In her youth, she was expelled from high school after hanging protest signs in the school corridors. Later, in her journalistic and political work, she became active for workers and women's rights and against tycoons.
The new Labor leader graduated from the Department of Behavioral Sciences at Ben-Gurion University in Beersheba. As a student, she began her journalistic career at the Al Hamishmar newspaper.
She joined Israel Broadcasting Authority (IBA) radio station Reshet Bet, where she covered the Histadrut labor federation and the Knesset. She later became the anchor of political radio show "Hakol Diburim".
Advocate of IDF withdrawal from Lebanon
In her radio show, Yachimovich strongly advocated the withdrawal of the IDF from southern Lebanon and was slammed by Golani Brigade Commander during a motivation talk with his soldiers.
In 2000, Yachimovich left IBA radio and joined the commercial Channel 2. In the meantime, she also published two novels.
In early 2003, Yachimovich irked Shari Arison's PR agent, Ran Rahav, after criticizing the richest woman in Israel for firing 900 Bank Hapoalim workers. Rahav sent an angry letter to the heads of the Israeli economy and media, calling her a "bad woman" for her "over-righteousness and hatred of Israel's rich."
During those years, a parody of Yachimovich played by actor Tal Friedman became a regular feature of popular satirical television program "Eretz Nehederet".
Important social laws
On November 29, 2005, two weeks after Amir Peretz's election as Labor chairman, Yachimovich decided to leave the world of journalism and join politics. She came in ninth in the party's primary elections and was sworn in as a Knesset member in 2006.
But the close friendship with Peretz did not last long. Yachimovich objected to Peretz's appointment as defense minister in Ehud Olmert's government and chose not to become a minister in order to focus on her parliamentary work.
In May 2007, after the Second Lebanon War, Yachimovich supported Ehud Barak in the Labor chairmanship elections.

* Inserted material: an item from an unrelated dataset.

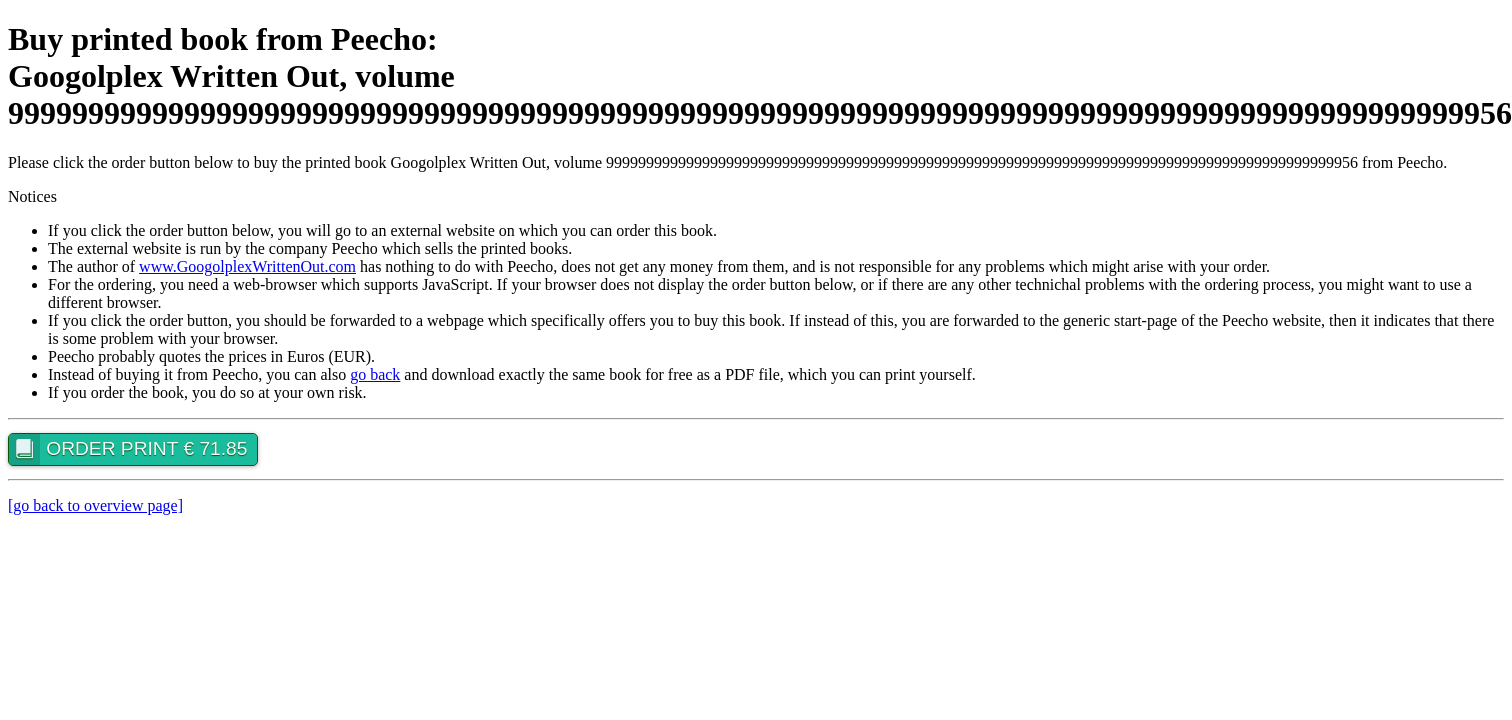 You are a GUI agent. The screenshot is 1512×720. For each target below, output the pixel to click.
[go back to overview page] (95, 505)
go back (375, 374)
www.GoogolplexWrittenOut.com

Yachimovich was a member of the Knesset's Finance and House committees and chaired the Ethics Committee and the Committee on the Rights of the Child. Today she is a member of the Labor, Welfare and Health Committee.
In her six years as a Knesset member, Yachimovich has made a name for herself as an active parliamentarian, who has enacted a number of important social laws thanks to her cooperation with other MKs.
The laws she was responsible for include forcing employers to provide their cashiers with a seat, favoring Israeli factories over foreign ones in governmental bids, and extending maternity leave from 12 to 14 weeks.